*Please note this review contains spoilers*
A funny and thoughtful mashup of mystery and history and a reminder we shouldn’t take something as the truth just because we learned it at school – this book is a slice of magic. Tey opens with our detective, Alan Grant, studying the ceiling of his hospital room in boredom because he injured himself on his last case (and not in a heroic way either – he just fell). Rejecting the novels his friends have brought him for entertainment he only becomes distracted when a friend brings him a series of portraits of historical figures. He goes through them like a criminal line up and lands on Richard III, famous murderer of the princes in the tower. The thing is Grant’s detective gut says he doesn’t look like a villain, so he starts to investigate.
As a detective Grant knows how to investigate a crime, but without the ability to call in witnesses or examine the scene he has to change his procedures – so he turns to history books, starting with his nurse’s schoolbooks and journeying through secondary resources and ending with some primary documents courtesy of a young researcher at the British Museum.
Tey covers a ton of ground in a short text: how our memory of history is tied to later governmental action and political movement, how new information can always emerge to change how we consider the past, how we should always consider motive (not just in case of these particular murders but also in the sense of why someone is writing something).
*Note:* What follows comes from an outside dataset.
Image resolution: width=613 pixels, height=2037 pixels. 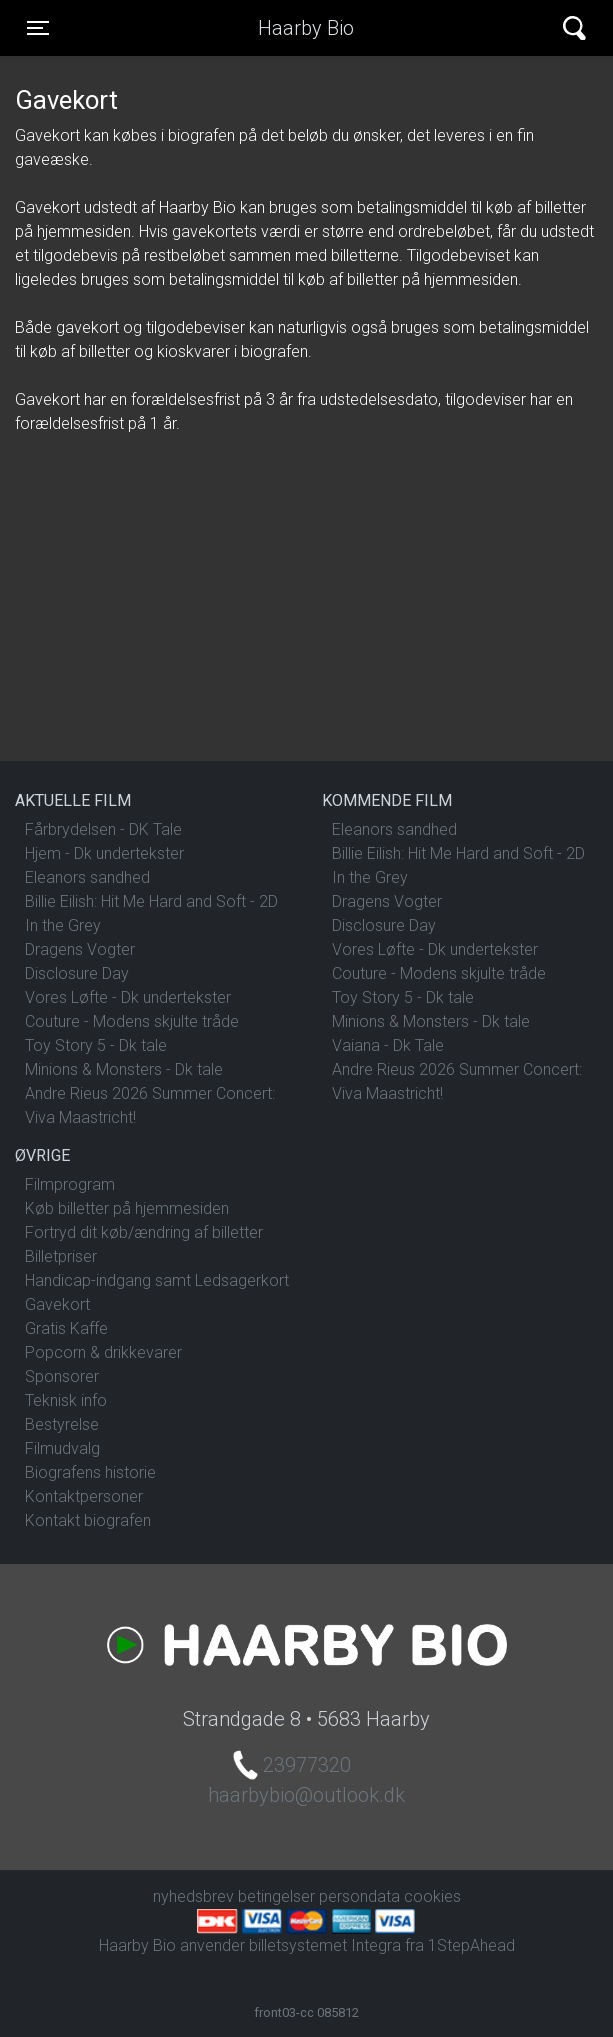 What do you see at coordinates (66, 1328) in the screenshot?
I see `Gratis Kaffe` at bounding box center [66, 1328].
So much of Grant’s research journey will be familiar to anyone who has relearned history at some point in their life. The detail that stuck out to me the most was Grant’s fury when he discovers Thomas Moore’s book about Richard III, written as an eyewitness account, is completely unreliable because Moore was a child when Richard was alive. His emotional reaction, and the fact he considers Moore a nemesis for the rest of the text, is both amusing (to think of a 1950’s detective picking a fight with Thomas Moore through history!) and relatable to any young historian who remembers the sting of the first historical trick they fell for.
Tey herself, although quite mysterious, was dedicated to rethinking Richard III. When the play she wrote on the topic didn’t go anywhere, she eventually wrote this book which cleverly combined her popular detective novels with her desire for readers to rethink the past. It was a hit and pushed the conversation about Richard III back into public thought. Tey is hardly the first to press for a reexamination of Richard III- her predecessors get a mention at the end of the novel and of course in the 21st century the discovery of his body reignited the conversation again – but still the idea of Richard III as a murderer endures. (It really is very hard to battle Shakespeare in the public consciousness.)
At the very end of the novel, when Grant has his theory of the crime, he asks his nurse (the one who is most convinced of Richard’s guilt and who pointed Grant in Moore’s direction) to look again at his portrait. She does and finally sees him as a human rather than a historical figure. It’s a lovely moment just as Grant happily walks out of the hospital and leaves the world of history behind.
Unlike Grant I’m not in any hurry to walk out. As a reader I knew the second I closed this book that for many years to come I’ll pull this book off my shelf, open to the first page, and walk right back into Grant’s hospital room all over again.